This morning at 9:34, DeepSeek announced the first project of Open Source Week on X: FlashMLA. This article provides an in-depth analysis of FlashMLA.
The FlashMLA project has gained significant popularity, with its code already reaching 6.8k stars.
Brief Introduction to MLA
MLA (Multi-Head Latent Attention) is an optimization method for Multi-Head Attention (MHA) proposed by DeepSeek in their paper DeepSeek-V2: A Strong, Economical, and Efficient Mixture-of-Experts Language Model.
In Transformer models, MHA is one of the most computationally intensive modules. To maintain high efficiency in large-scale scenarios, further optimization is necessary.

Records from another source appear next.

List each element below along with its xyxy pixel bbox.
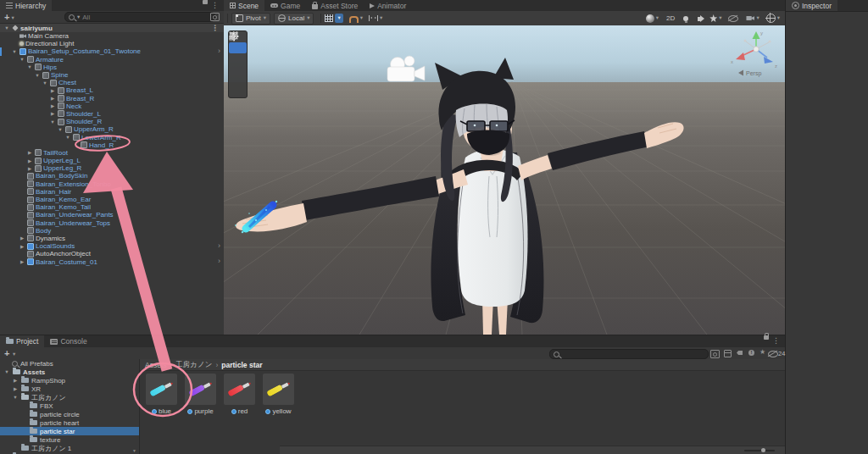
folder-item-fbx[interactable]: FBX [0, 401, 139, 410]
folder-item-1[interactable]: 工房カノン 1 [0, 444, 139, 452]
menu-kebab-icon[interactable]: ⋮ [211, 2, 219, 11]
hierarchy-item-upperleg-r[interactable]: ▶UpperLeg_R [0, 164, 224, 172]
tab-inspector[interactable]: Inspector [786, 0, 837, 11]
create-caret-icon[interactable]: ▾ [11, 15, 14, 21]
audio-toggle-icon[interactable] [698, 17, 701, 21]
expand-arrow-icon[interactable]: ▼ [64, 135, 71, 140]
shading-caret-icon[interactable]: ▾ [656, 15, 659, 21]
menu-kebab-icon[interactable]: ⋮ [772, 337, 780, 347]
scroll-down-icon[interactable]: ▼ [132, 448, 136, 453]
search-window-icon[interactable] [210, 13, 220, 21]
folder-item-particle-heart[interactable]: particle heart [0, 418, 139, 427]
hierarchy-item-dynamics[interactable]: ▶Dynamics [0, 235, 224, 242]
move-snap-icon[interactable] [369, 15, 378, 21]
tab-hierarchy[interactable]: Hierarchy [0, 0, 52, 11]
hierarchy-item-upperarm-r[interactable]: ▼UpperArm_R [0, 125, 224, 133]
hierarchy-item-main-camera[interactable]: Main Camera [0, 32, 224, 40]
folder-item-texture[interactable]: texture [0, 435, 139, 444]
lighting-toggle-icon[interactable] [683, 16, 688, 21]
expand-arrow-icon[interactable]: ▼ [57, 127, 64, 132]
tab-asset-store[interactable]: Asset Store [306, 0, 364, 11]
expand-arrow-icon[interactable]: ▶ [26, 166, 33, 171]
hierarchy-item-directional-light[interactable]: Directional Light [0, 40, 224, 47]
tab-scene[interactable]: Scene [224, 0, 264, 11]
folder-item-particle-star[interactable]: particle star [0, 427, 139, 435]
expand-arrow-icon[interactable]: ▼ [26, 64, 33, 69]
prefab-open-chevron-icon[interactable]: › [218, 47, 220, 55]
hierarchy-item-bairan-kemo-tail[interactable]: Bairan_Kemo_Tail [0, 203, 224, 211]
expand-arrow-icon[interactable]: ▶ [49, 103, 56, 108]
search-by-label-icon[interactable] [737, 351, 743, 355]
expand-arrow-icon[interactable]: ▶ [49, 88, 56, 93]
hierarchy-item-bairan-costume-01[interactable]: ▶Bairan_Costume_01› [0, 257, 224, 265]
expand-arrow-icon[interactable]: ▼ [42, 80, 48, 86]
expand-arrow-icon[interactable]: ▼ [19, 57, 25, 62]
hierarchy-item-chest[interactable]: ▼Chest [0, 79, 224, 86]
hierarchy-item-bairan-bodyskin[interactable]: Bairan_BodySkin [0, 172, 224, 180]
hierarchy-item-spine[interactable]: ▼Spine [0, 71, 224, 79]
lock-icon[interactable] [203, 0, 208, 4]
prefab-open-chevron-icon[interactable]: › [218, 241, 220, 250]
breadcrumb-assets[interactable]: Assets [145, 361, 167, 369]
snap-caret-icon[interactable]: ▾ [380, 15, 382, 21]
expand-arrow-icon[interactable]: ▼ [3, 369, 10, 374]
hierarchy-item-upperleg-l[interactable]: ▶UpperLeg_L [0, 157, 224, 164]
asset-thumbnail[interactable] [146, 374, 177, 405]
folder-item-assets[interactable]: ▼Assets [0, 368, 139, 376]
expand-arrow-icon[interactable]: ▼ [12, 395, 19, 400]
breadcrumb-current[interactable]: particle star [221, 361, 262, 369]
rotate-tool-button[interactable] [229, 53, 247, 64]
hierarchy-item-hand-r[interactable]: Hand_R [0, 141, 224, 149]
hierarchy-item-bairan-extension-tonbo[interactable]: Bairan_Extension_Tonbo [0, 180, 224, 188]
expand-arrow[interactable]: ▼ [3, 25, 10, 30]
tab-console[interactable]: Console [44, 335, 92, 347]
asset-item-purple[interactable]: purple [185, 374, 216, 446]
expand-arrow-icon[interactable]: ▶ [19, 259, 25, 264]
hierarchy-item-bairan-kemo-ear[interactable]: Bairan_Kemo_Ear [0, 196, 224, 203]
hierarchy-item-lowerarm-r[interactable]: ▼LowerArm_R [0, 133, 224, 141]
folder-item-xr[interactable]: ▶XR [0, 385, 139, 393]
hidden-packages-icon[interactable] [768, 351, 778, 357]
hierarchy-item-bairan-hair[interactable]: Bairan_Hair [0, 188, 224, 196]
gizmos-menu-icon[interactable] [766, 14, 776, 23]
hierarchy-item-bairan-setup-costume-01-twotone[interactable]: ▼Bairan_Setup_Costume_01_Twotone› [0, 47, 224, 55]
asset-item-yellow[interactable]: yellow [263, 374, 294, 446]
scale-tool-button[interactable] [229, 64, 247, 75]
expand-arrow-icon[interactable]: ▶ [26, 158, 33, 163]
create-caret-icon[interactable]: ▾ [13, 352, 15, 357]
favorite-item-all-prefabs[interactable]: All Prefabs [0, 359, 139, 368]
scene-visibility-icon[interactable] [728, 15, 738, 22]
open-search-window-icon[interactable] [710, 350, 720, 358]
hierarchy-item-bairan-underwear-tops[interactable]: Bairan_Underwear_Tops [0, 219, 224, 227]
search-by-import-log-icon[interactable] [748, 350, 754, 356]
scene-viewport[interactable]: y x z Persp [224, 25, 785, 335]
hierarchy-item-autoanchorobject[interactable]: AutoAnchorObject [0, 250, 224, 257]
lock-icon[interactable] [764, 335, 769, 340]
hierarchy-item-breast-r[interactable]: ▶Breast_R [0, 95, 224, 102]
effects-caret-icon[interactable]: ▾ [719, 15, 721, 21]
effects-toggle-icon[interactable] [709, 14, 717, 22]
folder-item-rampshop[interactable]: ▶RampShop [0, 376, 139, 385]
hierarchy-search-input[interactable]: ▾ All [64, 12, 215, 22]
expand-arrow-icon[interactable]: ▶ [49, 96, 56, 101]
expand-arrow-icon[interactable]: ▼ [11, 49, 18, 54]
expand-arrow-icon[interactable]: ▼ [34, 73, 41, 78]
hierarchy-item-shoulder-r[interactable]: ▼Shoulder_R [0, 118, 224, 125]
hierarchy-item-shoulder-l[interactable]: ▶Shoulder_L [0, 110, 224, 118]
hierarchy-item-localsounds[interactable]: ▶LocalSounds› [0, 242, 224, 250]
asset-thumbnail[interactable] [224, 374, 255, 405]
expand-arrow-icon[interactable]: ▶ [26, 150, 33, 155]
camera-settings-icon[interactable] [746, 16, 754, 21]
grid-visibility-icon[interactable] [325, 14, 333, 22]
folder-item-particle-circle[interactable]: particle circle [0, 410, 139, 418]
project-search-input[interactable] [549, 349, 709, 359]
hierarchy-item-body[interactable]: Body [0, 227, 224, 235]
expand-arrow-icon[interactable]: ▶ [19, 235, 25, 241]
shading-mode-icon[interactable] [646, 14, 654, 23]
pivot-button[interactable]: Pivot▾ [231, 13, 270, 25]
zoom-slider-knob[interactable] [761, 448, 765, 452]
snap-magnet-icon[interactable] [349, 16, 359, 23]
rect-tool-button[interactable] [229, 75, 247, 86]
scene-header-row[interactable]: ▼ sairiyumu ⋮ [0, 24, 224, 32]
search-by-type-icon[interactable] [724, 350, 732, 357]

MLA can be considered a variant of MHA. In its implementation, it borrows some concepts from FlashAttention. The DeepSeek-V2 paper primarily compares it with MHA, GQA, and MQA, with optimization results shown in the figure below:
In some inference frameworks, MLA has also been implemented. As shown below, after integrating MLA into SGLang, throughput increased by 2-3 times.
Using FlashMLA
Environment Requirements:
Hopper GPUs
Minimum CUDA 12.3
Minimum PyTorch 2.0
Installation:
git clone https://github.com/deepseek-ai/FlashMLA
python setup.py install
Performance:
The repository provides a Benchmark file that can be run directly. Official results show that on an H800 SXM5 with CUDA 12.6, it achieves speeds of up to 3000 GB/s under memory-bound configurations and 580 TFLOPS under compute-bound configurations.
Code Analysis
FlashMLA’s codebase is relatively small with minimal dependencies.
The primary optimization techniques are as follows:
1. Computation Chunking and Scheduling Optimization
template<int kHeadDim_, int kBlockM_, int kBlockN_, int kNWarps_>
struct Flash_fwd_kernel_traits_mla {
// Fixed block size of 64x64
static constexpr int kBlockM = kBlockM_;
static constexpr int kBlockN = kBlockN_;
// Each block uses 8 warps in parallel
static constexpr int kNWarps = kNWarps_;
static constexpr int kNThreads = kNWarps * 32;
// Shared memory optimization
static constexpr int kBlockKSmem = kHeadDim % 64 == 0 ? 64 : 32;
};
Key Points:
Improves computational efficiency through chunking (block size of 64), paged KV caching, and multi-warp parallelism.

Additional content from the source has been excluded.